▸ **Prompt**
Word for word, copy the data that follows and skip its pictures.

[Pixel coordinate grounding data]
┌────────

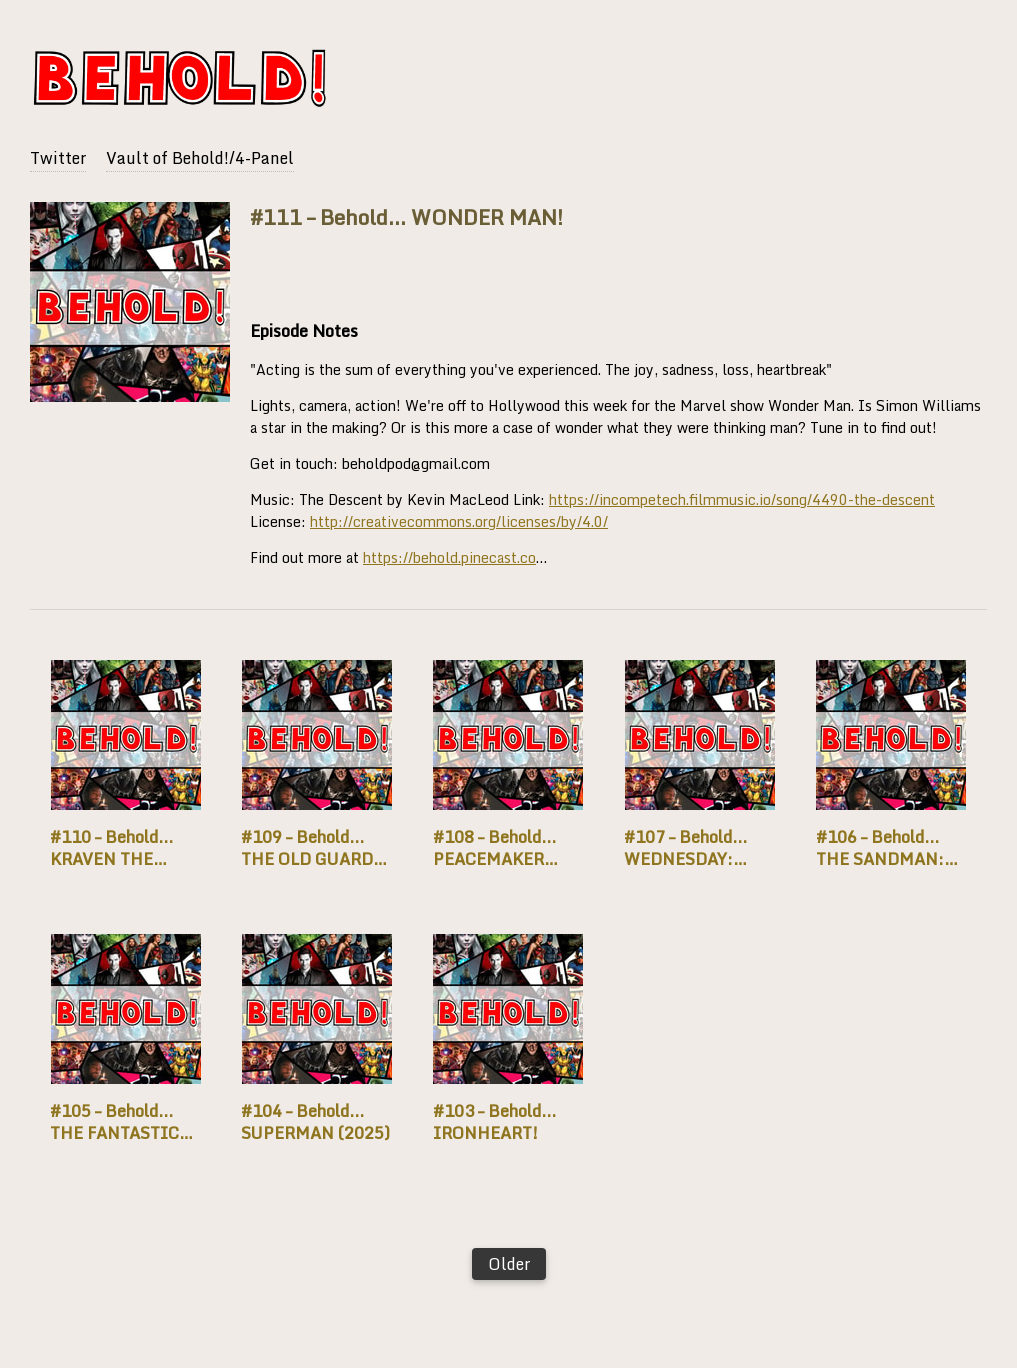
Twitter (58, 158)
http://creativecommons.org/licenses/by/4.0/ (459, 521)
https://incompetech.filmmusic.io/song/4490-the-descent (742, 499)
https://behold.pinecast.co (449, 557)
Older (509, 1264)
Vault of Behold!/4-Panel (200, 158)
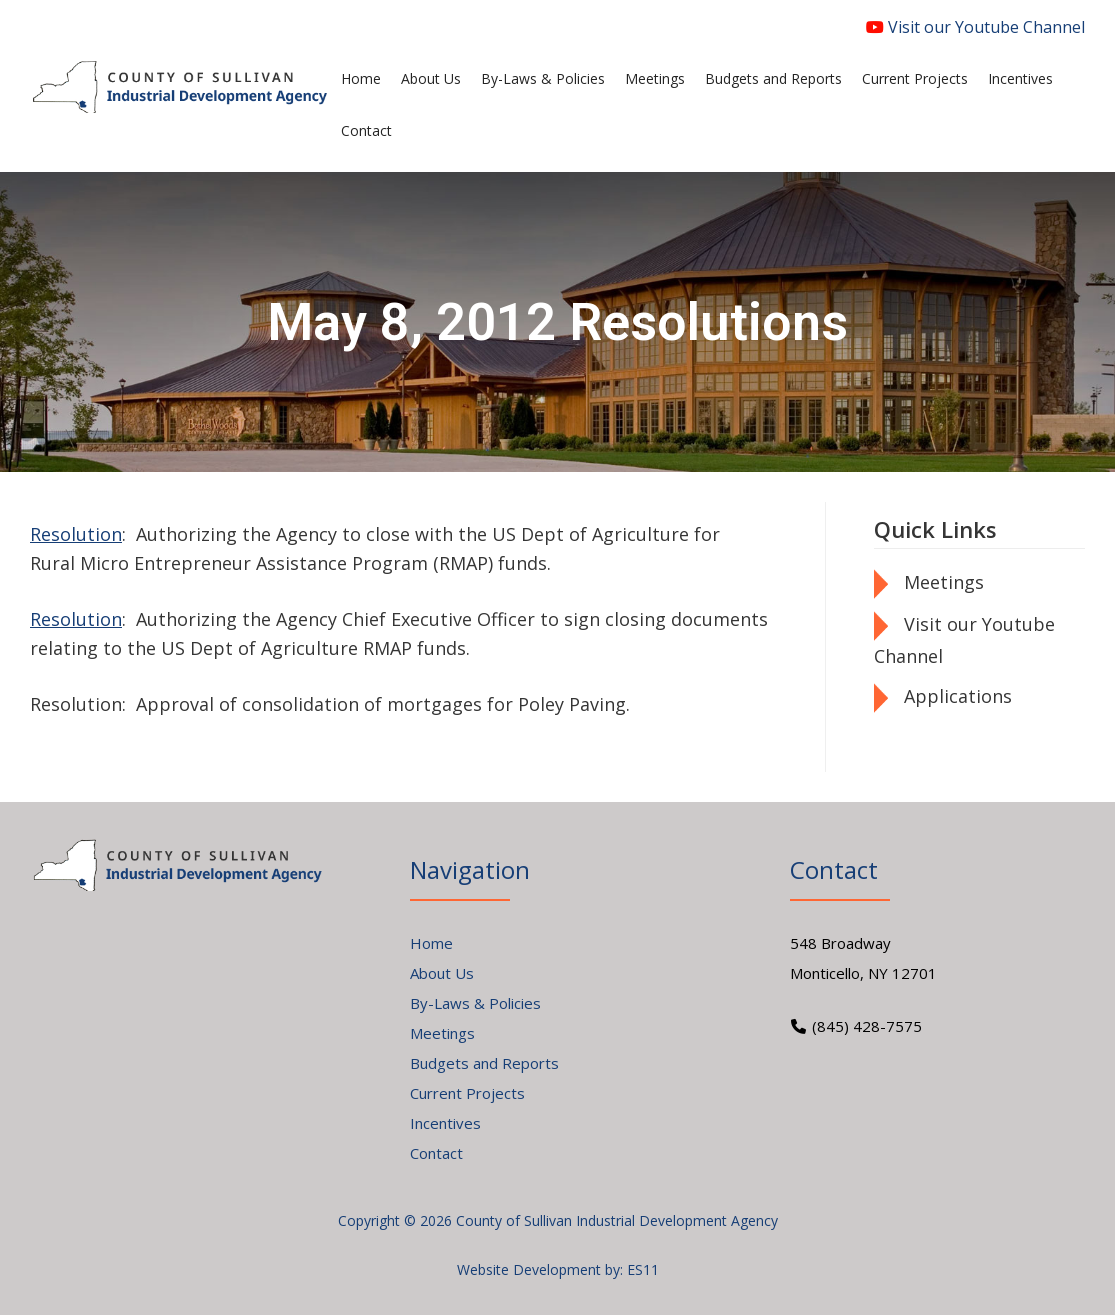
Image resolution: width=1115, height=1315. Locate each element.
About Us (442, 973)
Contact (436, 1153)
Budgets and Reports (484, 1063)
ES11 (643, 1269)
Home (431, 943)
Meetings (944, 582)
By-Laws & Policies (475, 1003)
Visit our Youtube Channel (975, 27)
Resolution (76, 534)
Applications (958, 696)
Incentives (445, 1123)
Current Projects (467, 1093)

└────────

▸ **Answer for the task**
Twitter (58, 158)
http://creativecommons.org/licenses/by/4.0/ (459, 521)
https://incompetech.filmmusic.io/song/4490-the-descent (742, 499)
https://behold.pinecast.co (449, 557)
Older (509, 1264)
Vault of Behold!/4-Panel (200, 158)
Image resolution: width=1115, height=1315. Locate each element.
About Us (442, 973)
Contact (436, 1153)
Budgets and Reports (484, 1063)
ES11 (643, 1269)
Home (431, 943)
Meetings (944, 582)
By-Laws & Policies (475, 1003)
Visit our Youtube Channel (975, 27)
Resolution (76, 534)
Applications (958, 696)
Incentives (445, 1123)
Current Projects (467, 1093)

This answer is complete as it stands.